Reading while dead

Reading while dead

Monday 17 December 2012

He who wishes to save his life, will lose it...

I've always found this Biblical verse, Luke 9.24, puzzling, or rather, a slightly extreme one.  I understood it to mean that only by giving up things for God would you get a really good life - but it always sounded as if it was at the heroic end of the Christian spectrum.   However, over the years I've realised that like a great deal in Christianity it's close to other teachings such as Buddhism - about abnegation or self-denial or something like that.  It isn't necessarily heroic, there have been times when I abandoned certain hopes or objectives to concentrate on something else and have been given the things I gave up.  In particular there have been 2 occasions when I've felt able to give up things - once when Ned got a head injury and was bleeding from his ears, which I took to be a sign that he was close to death - he was very cold and pale, seemed to be losing consciousness and I really thought he was dying, and I was able to thank God for the 8 years of his life and say what a blessing they had been and to give him up if that was God's will.. Ned always knew as a child something was seriously wrong with him then - he said later he could see I was frightened and it was the only time he'd seen me frightened.

The other time I gave up something was when I thought I was dying - I was drifting into unconsciousness through blood loss and I accepted the possibility of death, but while praying I said "I don't mind dying for myself, but I don't think it's very fair on Mark and the boys."

As you can see, neither Ned nor I is dead, but both these rather extreme occasions reaffirmed my belief that it is only when you abandon a cause, or a hope, that it has any chance of being fulfilled.  Not abandon it exactly, but cease to believe its fulfilment is the only really important thing.
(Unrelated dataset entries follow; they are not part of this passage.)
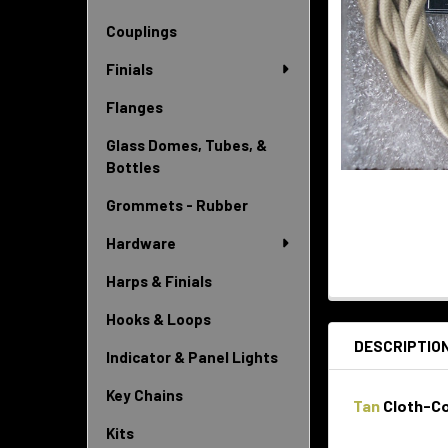
Couplings
Finials
Flanges
Glass Domes, Tubes, &
Bottles
Grommets - Rubber
Hardware
Harps & Finials
Hooks & Loops
DESCRIPTIO
Indicator & Panel Lights
Key Chains
Tan
Cloth-Co
Kits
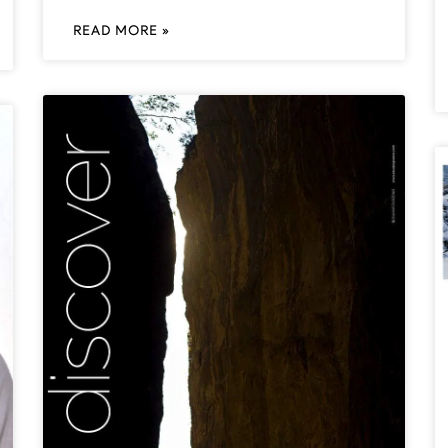
READ MORE »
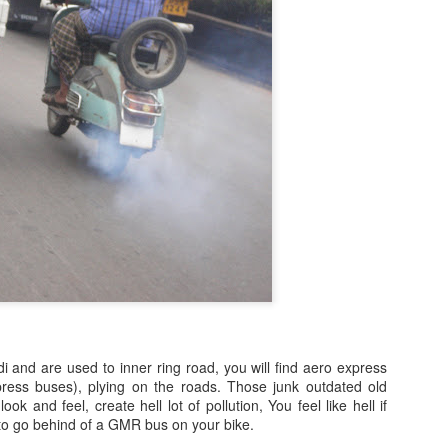
i and are used to inner ring road, you will find aero express
ess buses), plying on the roads. Those junk outdated old
ok and feel, create hell lot of pollution, You feel like hell if
to go behind of a GMR bus on your bike.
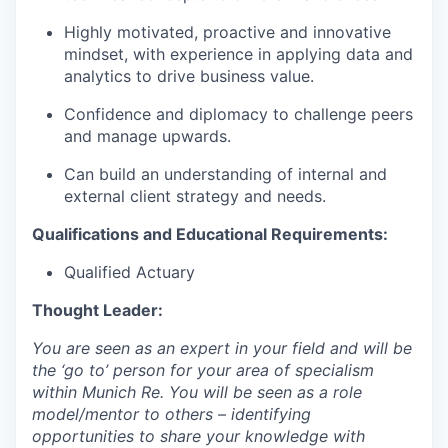
Highly motivated, proactive and innovative
mindset, with experience in applying data and
analytics to drive business value.
Confidence and diplomacy to challenge peers
and manage upwards.
Can build an understanding of internal and
external client strategy and needs.
Qualifications and Educational Requirements:
Qualified Actuary
T
hought Leader:
You are seen as an expert in your field and will be
the ‘go to’ person for your area of specialism
within Munich Re. You will be seen as a role
model/mentor to others – identifying
opportunities to share your knowledge with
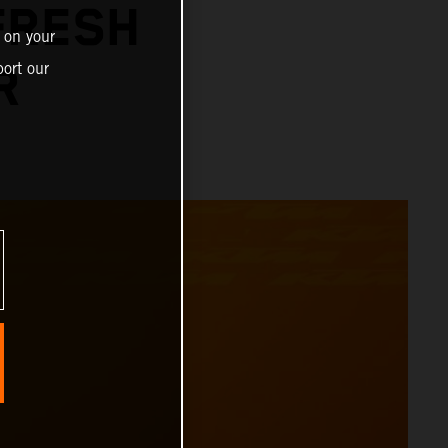
FRESH
 on your
ort our
R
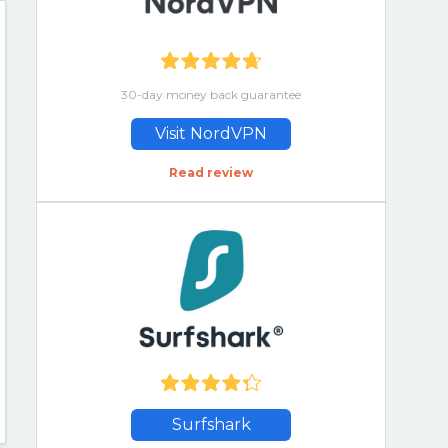
30-day money back guarantee
Visit NordVPN
Read review
Surfshark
I wish I could abandon my anxiety that money was a really important thing - perhaps it would then flow freely into my life - but I feel that adopting this do ut des policy may be a bit cynical, and would not be honoured if done for the wrong reasons.  It is of course, at the basis of the idea of sacrifice - "I give you this lamb and you give me innumerable benefits" - but the Luke verse is more subtle because Jesus is not saying "give up stuff so you'll get back" he's saying if you focus on yourself, you will get lost in yourself - if you are willing to lose your life for others you will save yourself.  Losing your life for others sounds a bit drastic - but that probably isn't quite what is meant - just that one has to be able to accept the vicissitudes of life without getting hung up on "what will this do to ME?"

And the next verse, Luke 9.25 is the famous one "What shall it profit a man if he gain the whole world but lose his soul?" - which suggests not that you would lose your actual soul - but the spiritual part of yourself that connects you to God would be blighted, hidden, no longer useful to you - you would lose your connection with God - and this is the outcome of an obsession with anything really - one's health, one's children, one's life, money, one's worldly success... But it doesn't say that inevitably if you gain the whole world you will lose your soul - it is possible to have a great deal and still be part of the Kingdom of God.   This no doubt connects with the idea of "Seek ye first the Kingdom of God and the rest will be added unto you..." although this seems to refer to basics such as food and drink and clothes - rather than luxuries.

My problem at present is how to lose my obsession with getting my first novel published, and my anxiety about money - I feel they are getting in the way of other things.  I feel sure my life would be better in every way if those two issues could be resolved.  But perhaps it wouldn't.  Perhaps I need to lose these things somehow first.